ASSIGNMENT: I'd like the entries repeated exactly, pictures omitted.

EXERCISE INPUT:

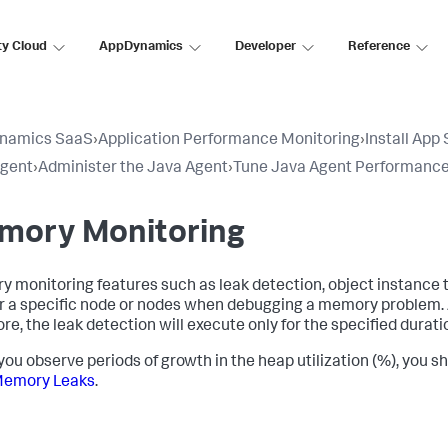
ty Cloud
AppDynamics
Developer
Reference
namics SaaS
›
Application Performance Monitoring
›
Install App
Agent
›
Administer the Java Agent
›
Tune Java Agent Performanc
mory Monitoring
 monitoring features such as leak detection, object instance
or a specific node or nodes when debugging a memory problem.
re, the leak detection will execute only for the specified durati
ou observe periods of growth in the heap utilization (%), you
Memory Leaks
.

RESULT:
ty Cloud
AppDynamics
Developer
Reference
namics SaaS
›
Application Performance Monitoring
›
Install App
Agent
›
Administer the Java Agent
›
Tune Java Agent Performanc
mory Monitoring
 monitoring features such as leak detection, object instance
or a specific node or nodes when debugging a memory problem.
re, the leak detection will execute only for the specified durati
ou observe periods of growth in the heap utilization (%), you
Memory Leaks
.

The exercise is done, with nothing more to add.